Wednesday, June 25, 2014

The Office: Benson's Cuckoos

Anouk Ricard is best known for her excellent children's comic series Anna and Froga, which is unusual in that its humor is that of awkwardness. Squirm humor, which mines vanity, a lack of self-reflection, the clash of socially inept characters with social mores and in general creates situations that expose our carefully but invisibly created social boundaries, really came to the fore in the US with the TV show Seinfeld. Its co-creator, Larry David, took squirm humor to another level with his own show, Curb Your Enthusiasm. In England, squirm humor was layered atop quotidian, office life with Ricky Gervais and Stephen Merchant's The Office. In my review of Ricard's Anna and Froga, I compared the group of friends there to the Seinfeld gang of friends. In the ever-escalating farce Benson's Cuckoo's, Ricard's squirm humor is very much a tribute to The Office that goes in a far more extreme direction.

The story begins with a new employee named Richard being introduced at Benson's Cuckoo's office. We first encounter him being interviewed by the "zany" boss, Mr Benson, who is an even more extreme version of the David Brent/Michael Scott boss from The Office. We learn that he only has the position because he inherited it from his father, who was an actual competent businessman. During the interview, Benson makes inappropriate jokes, draws a mustache on Richard's photo in his resume', asks him if he can touch his feet without bending his knees and other bizarre non sequiturs. Richard is even forced to buy his own computer and bring it into work as a precondition of being hired.

From there, things get even weirder. An office meeting devolves when an accountant faints after his intern screwed up a presentation by hand-drawing a pie chart (using cheese as a model) and doing a line chart without a ruler. An attractive former co-worker of the man Richard replaced named Sophie tears up when his name is mentioned. A belligerent worker named Christine repeatedly makes inappropriate remarks to Richard, some of a sexual nature. The boss seems to want to fire people at the drop of the hat and has the attention span of a gnat. Poor Richard gets drunk and pukes on Sophie, just as he's set to ask her out. While The Office started out weird and squirmy and slowly developed softer edges over the years, Benson's Cuckoos starts out weird and takes a dark (but still hilarious) turn, as the fate of the man Richard replaced becomes an open mystery. Unlike Michael Scott or David Brent, Benson shows no redeeming qualities whatsoever, either as a person or as a competent businessman. The erratic behavior of several coworkers winds up having a sinister origin, and both Sophie and Richard get caught up in it.
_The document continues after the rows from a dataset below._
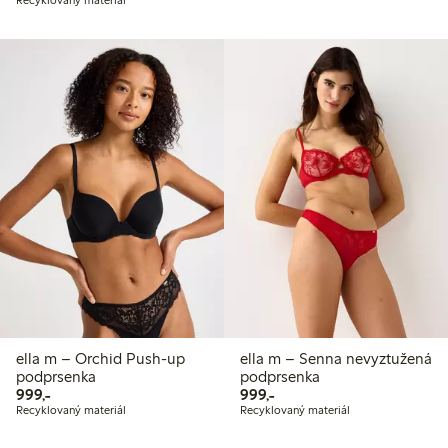
Recyklovaný materiál
ella m – Orchid Push-up
ella m – Senna nevyztužená
podprsenka
podprsenka
999,00 Kč
999,00 Kč
999,-
999,-
Recyklovaný materiál
Recyklovaný materiál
The clever thing about this book is that whether Richard is on a forced scavenger hunt or tied up in a basement, the pettiness of the intraoffice relationships doesn't change a bit. The same meanness, spite and laziness just gets pushed up to more absurd levels, but that pettiness keeps the pulse of the action at an even keel. It's hard for the reader to take any of this seriously, and that's how Ricard is able to get so dark at times and still keep the mood of this book light. Of course, the fact that she's using brightly-colored anthropomorphic animals as her characters is another way of keeping everything silly. For example, when Christine, the workmate who makes inappropriate and beilligerent comments to Richard about sex and other matters, lifts up her skirt and inadvertently shows him her panties, any sexualization in that scene is immediately sapped away because she's an anthropomorphic frog. The cheerful color scheme is almost offensive on some pages, giving the warped characters a cute quality they most certainly do not deserve. It's another approach in keeping the book's mood light even as it gets weird. Of course, as Ricard shows us in the end, even when things return to normal, it's the normal of a lunatic like Benson, as the inmates grow to enjoy living in the asylum.